I have considered doing a lead(ACTDATE) over(partition by..., and look at the time difference, but this gets convoluted as well as resource and execution time heavy considering the number of rows in the actual data. I looked at rounding the microseconds in order to get the ACTDATE to match and include it in the GROUP BY, but this sacrifices some accuracy, including in the example given. Can you recommend an easier method? Please notice that the PKID may skip a number. I will take the max(PKID) and the trunc(ACTDATE) so the output should be:
CodePudding user response:
On recent versions of Oracle - since Oracle 12c - you can use match_recognize
to do this:
select max(pkid) as pkid,
customer_id,
trunc(max(actdate)) as accdate,
sum(units) as units
from sampledata
match_recognize (
partition by customer_id
order by actdate
measures match_number() as match_num
all rows per match
pattern (start_tran same_tran*)
define same_tran as (actdate <= prev(actdate) interval '2' second)
)
group by customer_id, match_num
PKID | CUSTOMER_ID | ACCDATE | UNITS |
---|---|---|---|
78328698 | 12848815 | 10/19/2022 | 1.5 |
78321203 | 12978419 | 10/19/2022 | 7 |
78330840 | 13710675 | 10/19/2022 | 1.5 |
78331625 | 13710675 | 10/19/2022 | .5 |
The data is partitioned by customer_id
, and for each ID the rows are ordered by actdate
. The pattern and definition together define what constitutes a matching set - within a time window in this case - and each of those sets is assigned a match number.

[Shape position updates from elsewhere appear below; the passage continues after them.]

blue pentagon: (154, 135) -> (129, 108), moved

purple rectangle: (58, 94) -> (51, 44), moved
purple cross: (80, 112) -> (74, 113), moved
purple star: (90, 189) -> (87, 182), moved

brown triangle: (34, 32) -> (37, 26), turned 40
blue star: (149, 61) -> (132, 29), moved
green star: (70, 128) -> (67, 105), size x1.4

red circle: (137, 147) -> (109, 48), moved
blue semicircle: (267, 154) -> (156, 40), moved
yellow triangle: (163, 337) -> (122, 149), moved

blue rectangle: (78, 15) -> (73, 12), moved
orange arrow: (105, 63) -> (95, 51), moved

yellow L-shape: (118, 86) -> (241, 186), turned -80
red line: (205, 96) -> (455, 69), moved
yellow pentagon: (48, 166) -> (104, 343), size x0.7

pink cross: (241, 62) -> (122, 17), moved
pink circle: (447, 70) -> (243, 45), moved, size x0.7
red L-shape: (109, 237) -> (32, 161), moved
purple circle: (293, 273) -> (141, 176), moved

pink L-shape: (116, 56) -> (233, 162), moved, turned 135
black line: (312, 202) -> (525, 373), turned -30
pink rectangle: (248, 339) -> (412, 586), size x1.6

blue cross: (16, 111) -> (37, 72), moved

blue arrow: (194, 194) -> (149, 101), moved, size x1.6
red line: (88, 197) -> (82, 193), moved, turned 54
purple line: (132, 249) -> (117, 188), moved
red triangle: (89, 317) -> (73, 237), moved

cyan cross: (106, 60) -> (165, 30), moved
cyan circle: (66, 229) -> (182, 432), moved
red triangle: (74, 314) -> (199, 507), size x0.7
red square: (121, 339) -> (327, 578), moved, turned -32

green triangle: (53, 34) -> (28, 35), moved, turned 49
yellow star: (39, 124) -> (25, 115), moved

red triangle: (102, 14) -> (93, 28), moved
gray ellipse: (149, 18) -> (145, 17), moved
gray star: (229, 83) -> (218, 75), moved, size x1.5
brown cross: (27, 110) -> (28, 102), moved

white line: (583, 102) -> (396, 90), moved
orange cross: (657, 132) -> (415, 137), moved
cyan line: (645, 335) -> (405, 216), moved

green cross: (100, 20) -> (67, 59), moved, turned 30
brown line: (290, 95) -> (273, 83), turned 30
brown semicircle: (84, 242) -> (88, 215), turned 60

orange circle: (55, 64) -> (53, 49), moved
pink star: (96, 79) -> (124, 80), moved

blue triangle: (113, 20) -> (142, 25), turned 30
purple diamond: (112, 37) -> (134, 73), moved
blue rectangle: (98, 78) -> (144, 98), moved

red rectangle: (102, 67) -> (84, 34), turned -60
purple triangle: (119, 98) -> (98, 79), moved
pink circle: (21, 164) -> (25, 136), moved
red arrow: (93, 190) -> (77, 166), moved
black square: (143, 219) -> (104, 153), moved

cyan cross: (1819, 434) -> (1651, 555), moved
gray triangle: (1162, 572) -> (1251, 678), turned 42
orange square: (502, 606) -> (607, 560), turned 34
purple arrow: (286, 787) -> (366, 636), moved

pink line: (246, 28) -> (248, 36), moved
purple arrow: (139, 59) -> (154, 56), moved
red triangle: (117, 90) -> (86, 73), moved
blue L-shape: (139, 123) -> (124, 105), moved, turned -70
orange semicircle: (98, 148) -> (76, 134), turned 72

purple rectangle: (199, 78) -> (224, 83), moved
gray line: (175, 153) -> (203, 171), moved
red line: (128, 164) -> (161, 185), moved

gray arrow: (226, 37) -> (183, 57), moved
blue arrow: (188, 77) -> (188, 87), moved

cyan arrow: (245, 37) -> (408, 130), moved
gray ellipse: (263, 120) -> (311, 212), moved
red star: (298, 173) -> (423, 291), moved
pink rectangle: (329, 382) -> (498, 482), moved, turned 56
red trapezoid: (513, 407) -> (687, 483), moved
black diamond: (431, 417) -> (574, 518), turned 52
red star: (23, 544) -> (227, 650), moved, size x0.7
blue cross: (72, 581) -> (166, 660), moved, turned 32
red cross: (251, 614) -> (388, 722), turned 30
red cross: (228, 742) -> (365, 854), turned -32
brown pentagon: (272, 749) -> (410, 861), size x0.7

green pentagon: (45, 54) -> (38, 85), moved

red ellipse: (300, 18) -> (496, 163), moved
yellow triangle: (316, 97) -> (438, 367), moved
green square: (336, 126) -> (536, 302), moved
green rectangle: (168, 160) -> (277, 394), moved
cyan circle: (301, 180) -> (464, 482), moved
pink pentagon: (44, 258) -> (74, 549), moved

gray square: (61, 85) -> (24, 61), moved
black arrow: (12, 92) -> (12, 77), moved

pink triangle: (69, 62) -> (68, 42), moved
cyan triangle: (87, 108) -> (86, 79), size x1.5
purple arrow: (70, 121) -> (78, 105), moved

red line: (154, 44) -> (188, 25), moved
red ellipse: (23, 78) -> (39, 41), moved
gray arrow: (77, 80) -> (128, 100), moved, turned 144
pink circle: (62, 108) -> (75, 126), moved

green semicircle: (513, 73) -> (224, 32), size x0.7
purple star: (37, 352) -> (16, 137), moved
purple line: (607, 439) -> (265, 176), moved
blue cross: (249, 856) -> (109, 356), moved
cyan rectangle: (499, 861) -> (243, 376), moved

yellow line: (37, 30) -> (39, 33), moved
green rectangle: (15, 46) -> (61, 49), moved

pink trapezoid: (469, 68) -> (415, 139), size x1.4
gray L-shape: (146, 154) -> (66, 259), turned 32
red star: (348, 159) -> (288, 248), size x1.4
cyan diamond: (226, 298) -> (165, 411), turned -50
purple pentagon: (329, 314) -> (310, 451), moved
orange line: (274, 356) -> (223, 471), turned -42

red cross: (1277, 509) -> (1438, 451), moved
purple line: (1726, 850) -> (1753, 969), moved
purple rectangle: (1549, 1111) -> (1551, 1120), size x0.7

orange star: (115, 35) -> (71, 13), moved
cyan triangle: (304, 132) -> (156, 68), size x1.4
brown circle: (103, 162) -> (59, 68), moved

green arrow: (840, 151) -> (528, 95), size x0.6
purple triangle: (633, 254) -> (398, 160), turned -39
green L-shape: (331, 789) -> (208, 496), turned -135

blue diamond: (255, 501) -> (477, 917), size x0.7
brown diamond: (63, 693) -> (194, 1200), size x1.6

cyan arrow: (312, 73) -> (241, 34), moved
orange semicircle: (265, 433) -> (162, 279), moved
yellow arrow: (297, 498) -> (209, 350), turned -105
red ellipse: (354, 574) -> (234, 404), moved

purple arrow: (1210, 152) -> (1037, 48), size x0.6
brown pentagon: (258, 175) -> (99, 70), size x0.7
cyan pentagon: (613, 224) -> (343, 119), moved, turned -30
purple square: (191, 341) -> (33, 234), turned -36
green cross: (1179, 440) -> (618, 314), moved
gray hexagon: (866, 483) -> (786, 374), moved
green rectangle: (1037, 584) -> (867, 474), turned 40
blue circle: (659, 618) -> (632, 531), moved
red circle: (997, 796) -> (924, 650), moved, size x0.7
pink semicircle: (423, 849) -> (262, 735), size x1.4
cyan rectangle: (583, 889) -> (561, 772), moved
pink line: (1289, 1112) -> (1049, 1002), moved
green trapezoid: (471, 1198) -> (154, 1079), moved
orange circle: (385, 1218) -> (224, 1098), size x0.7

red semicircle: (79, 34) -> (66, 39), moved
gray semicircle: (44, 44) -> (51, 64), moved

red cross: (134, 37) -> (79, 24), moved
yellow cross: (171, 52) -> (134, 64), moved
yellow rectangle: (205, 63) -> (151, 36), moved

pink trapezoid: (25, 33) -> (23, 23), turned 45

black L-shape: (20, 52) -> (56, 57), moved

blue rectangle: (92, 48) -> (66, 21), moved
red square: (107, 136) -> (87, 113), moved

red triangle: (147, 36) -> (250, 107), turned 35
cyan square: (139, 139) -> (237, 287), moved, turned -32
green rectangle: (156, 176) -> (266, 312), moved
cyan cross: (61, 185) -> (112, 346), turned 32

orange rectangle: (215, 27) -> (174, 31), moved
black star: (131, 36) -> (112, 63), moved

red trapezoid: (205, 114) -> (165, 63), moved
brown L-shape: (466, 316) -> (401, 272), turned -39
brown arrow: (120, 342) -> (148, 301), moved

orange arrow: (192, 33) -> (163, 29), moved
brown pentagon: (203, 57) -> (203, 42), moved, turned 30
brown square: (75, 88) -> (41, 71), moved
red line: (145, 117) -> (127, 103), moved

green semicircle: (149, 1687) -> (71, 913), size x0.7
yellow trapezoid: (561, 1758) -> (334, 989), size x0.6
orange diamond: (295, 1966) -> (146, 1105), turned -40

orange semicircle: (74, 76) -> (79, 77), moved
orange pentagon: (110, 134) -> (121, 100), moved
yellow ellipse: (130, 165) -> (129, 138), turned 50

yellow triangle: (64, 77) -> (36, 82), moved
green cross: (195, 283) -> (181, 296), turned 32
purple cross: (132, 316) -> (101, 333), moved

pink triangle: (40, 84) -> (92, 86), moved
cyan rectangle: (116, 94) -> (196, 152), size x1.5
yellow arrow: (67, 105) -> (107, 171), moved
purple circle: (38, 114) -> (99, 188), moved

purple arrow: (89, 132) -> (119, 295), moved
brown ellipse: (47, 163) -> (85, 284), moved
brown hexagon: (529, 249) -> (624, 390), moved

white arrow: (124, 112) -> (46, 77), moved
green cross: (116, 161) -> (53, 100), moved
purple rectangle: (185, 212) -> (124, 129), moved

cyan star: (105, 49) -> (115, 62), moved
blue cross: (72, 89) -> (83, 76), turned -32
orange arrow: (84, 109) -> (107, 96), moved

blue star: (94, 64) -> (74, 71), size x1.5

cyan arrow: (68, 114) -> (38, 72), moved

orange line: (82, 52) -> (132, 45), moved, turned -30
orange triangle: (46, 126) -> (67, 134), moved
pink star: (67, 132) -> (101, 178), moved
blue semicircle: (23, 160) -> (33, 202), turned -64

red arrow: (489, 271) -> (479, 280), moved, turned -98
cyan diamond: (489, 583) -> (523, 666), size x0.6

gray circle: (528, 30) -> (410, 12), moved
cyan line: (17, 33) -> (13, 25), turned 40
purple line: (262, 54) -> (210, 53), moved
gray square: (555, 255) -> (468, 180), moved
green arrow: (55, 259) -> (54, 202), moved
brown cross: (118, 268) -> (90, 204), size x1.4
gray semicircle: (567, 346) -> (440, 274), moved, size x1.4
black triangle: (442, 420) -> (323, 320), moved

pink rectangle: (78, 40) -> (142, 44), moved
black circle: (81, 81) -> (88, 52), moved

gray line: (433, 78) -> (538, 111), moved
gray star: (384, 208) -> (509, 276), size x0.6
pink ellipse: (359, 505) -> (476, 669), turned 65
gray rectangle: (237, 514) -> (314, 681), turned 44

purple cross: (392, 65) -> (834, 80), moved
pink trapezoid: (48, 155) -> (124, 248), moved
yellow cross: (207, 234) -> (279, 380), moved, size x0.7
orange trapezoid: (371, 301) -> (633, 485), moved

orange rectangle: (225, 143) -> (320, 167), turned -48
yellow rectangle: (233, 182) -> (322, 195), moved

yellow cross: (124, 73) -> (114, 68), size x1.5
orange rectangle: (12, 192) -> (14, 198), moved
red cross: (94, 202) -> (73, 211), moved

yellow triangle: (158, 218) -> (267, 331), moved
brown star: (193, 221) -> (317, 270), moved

The data can then be grouped by the customer ID and that match number, and aggregates can then be calculated.
You can change the interval to make the matching window larger or smaller if necessary. It would work ordering and defining using datetime
instead of actdate
- not sure why you have both or if one is more appropriate than the other.